**Exercise description:** With pictures excluded, repeat exactly the lines from the one containing "Describe the element" through the last line of the material below.

"""

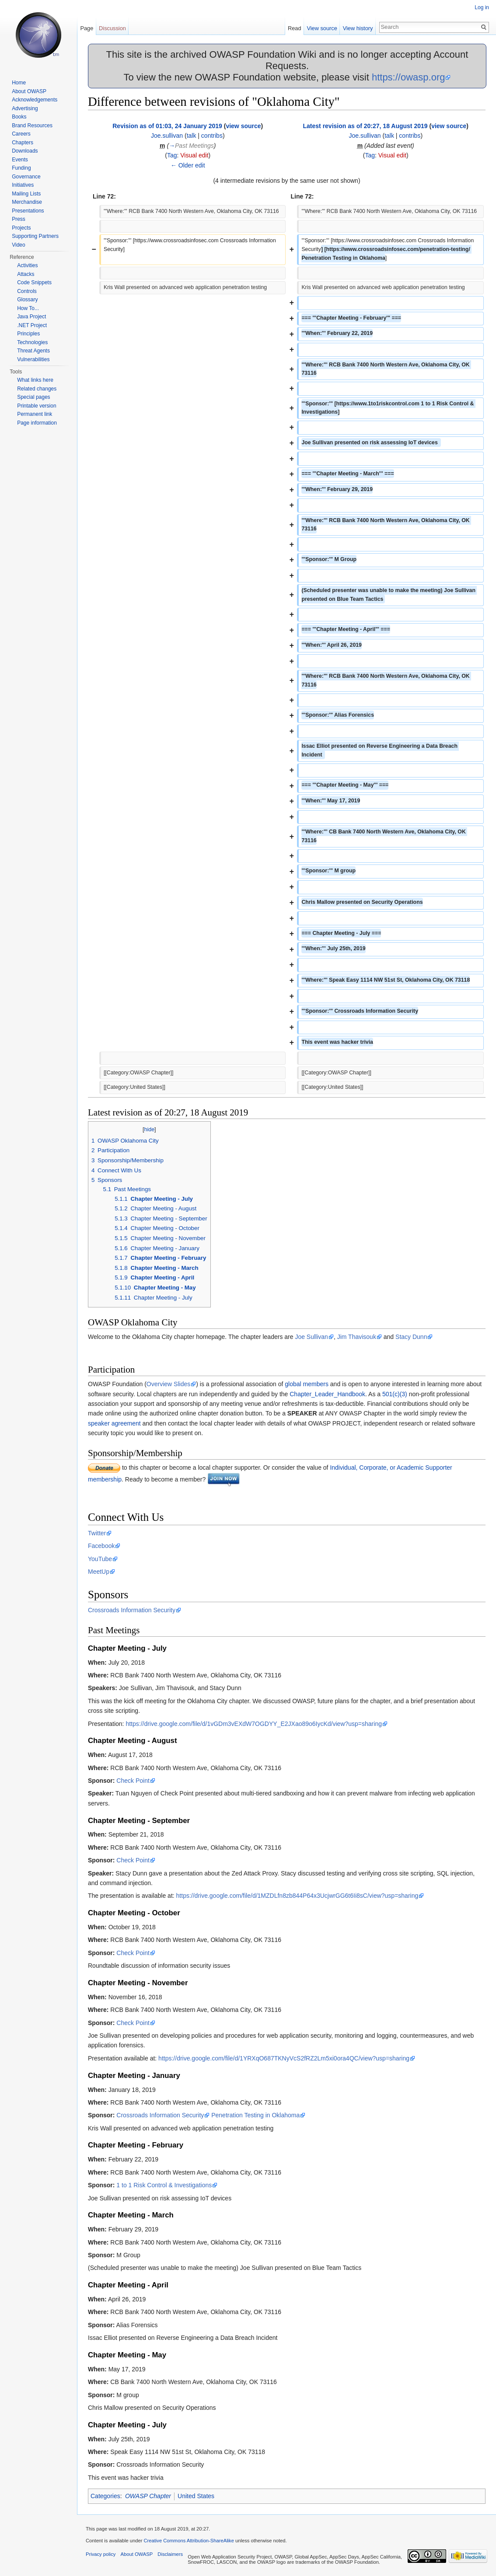 The width and height of the screenshot is (496, 2576). What do you see at coordinates (33, 359) in the screenshot?
I see `Vulnerabilities` at bounding box center [33, 359].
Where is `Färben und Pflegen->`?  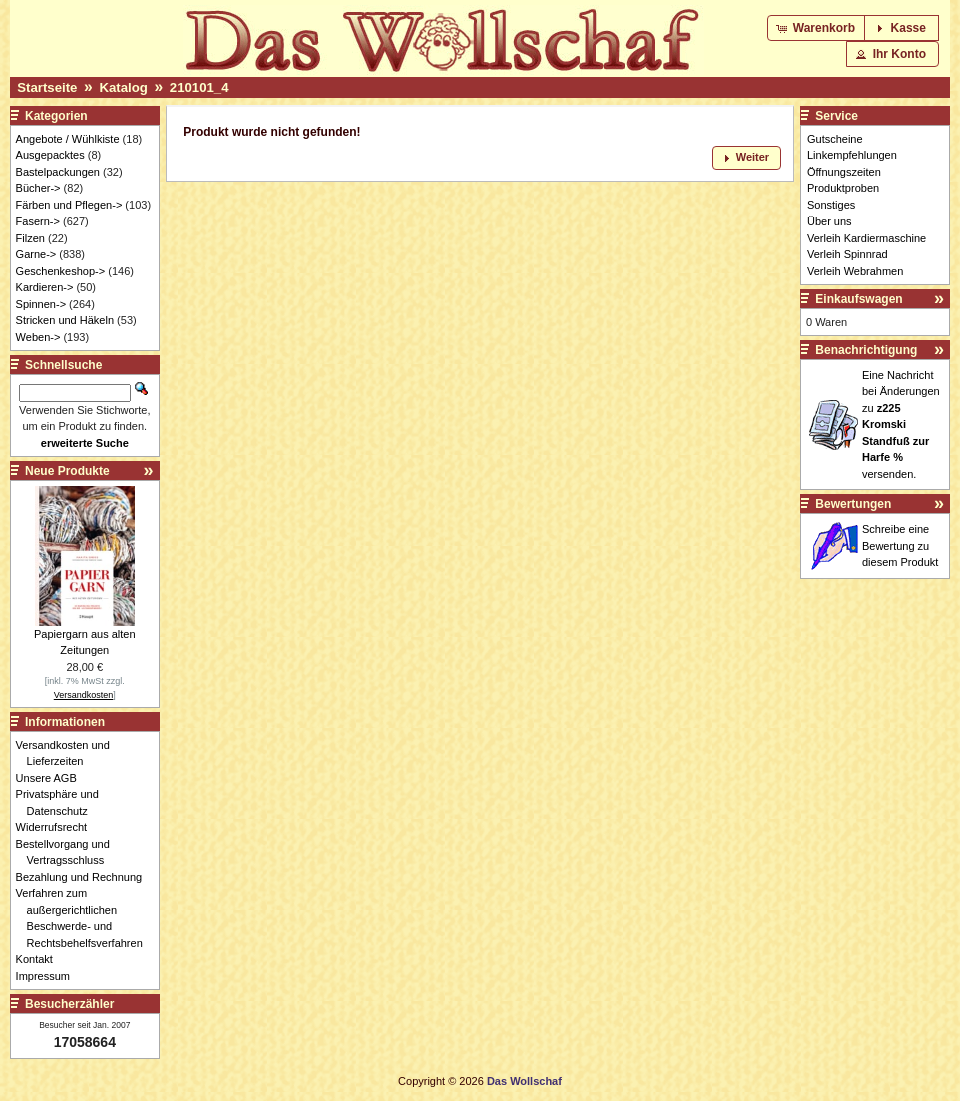 Färben und Pflegen-> is located at coordinates (69, 205).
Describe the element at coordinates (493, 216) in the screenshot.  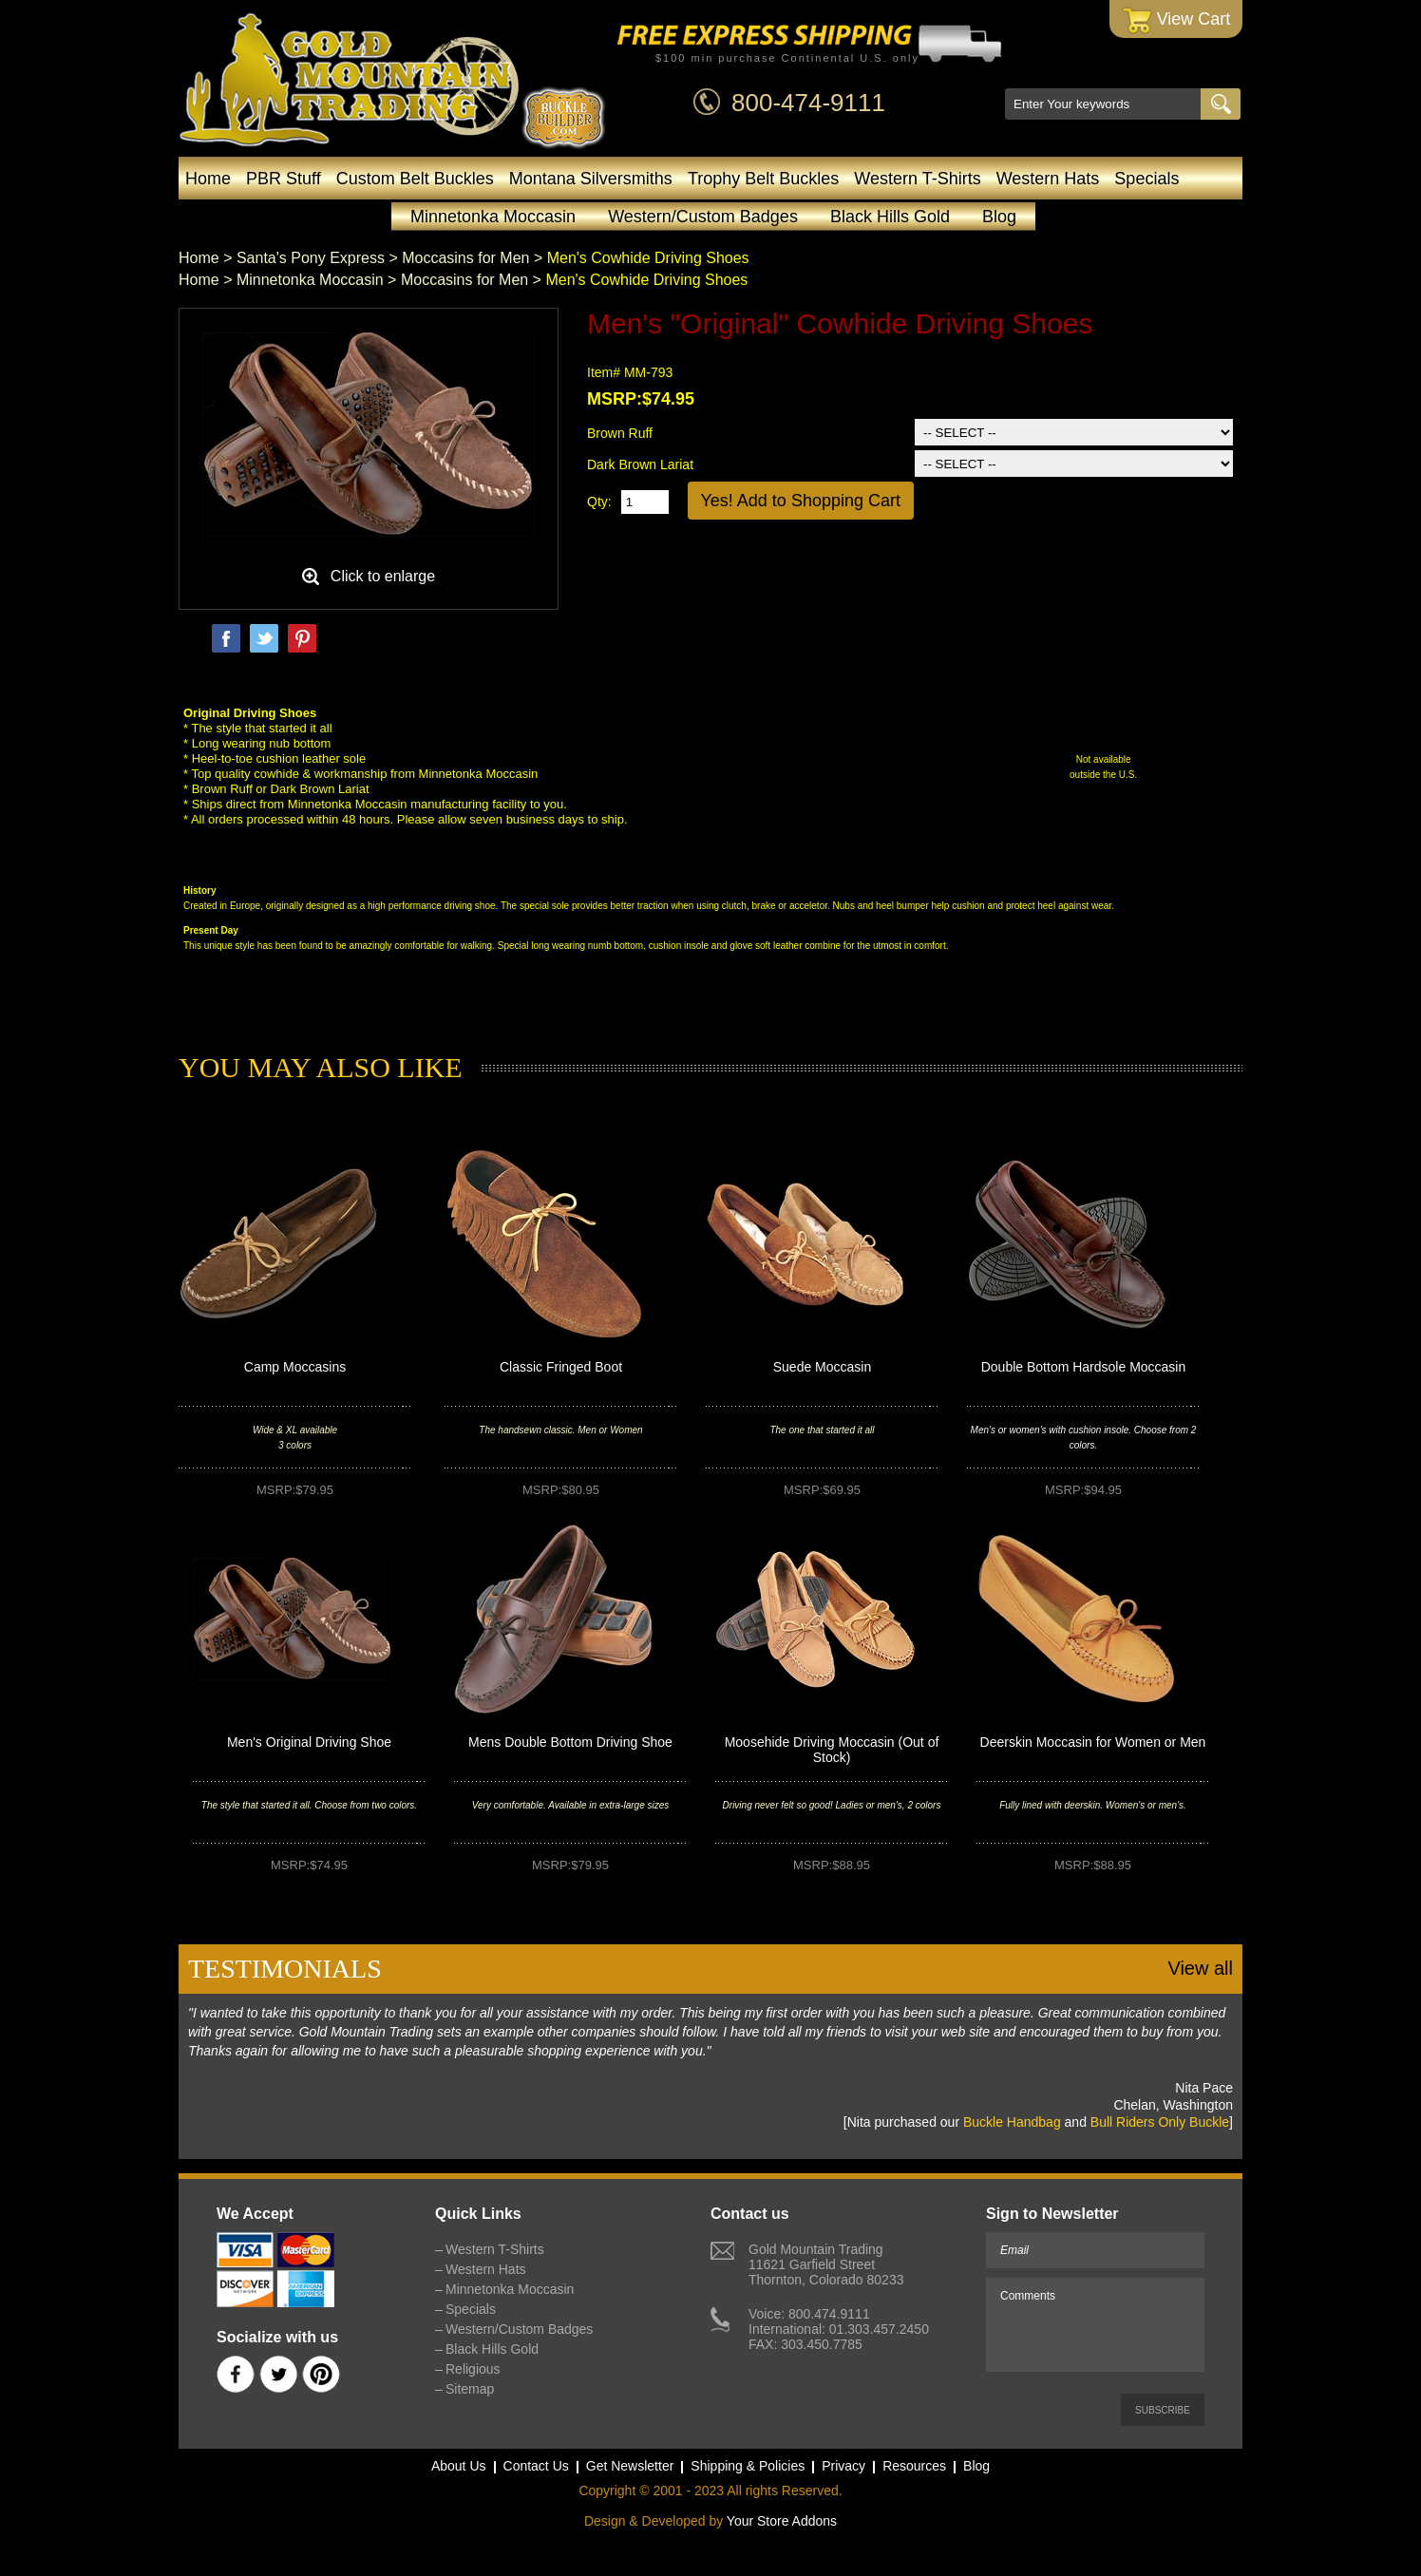
I see `Minnetonka Moccasin` at that location.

"""

**Written solution:**
Describe the element at coordinates (493, 216) in the screenshot.  
I see `Minnetonka Moccasin` at that location.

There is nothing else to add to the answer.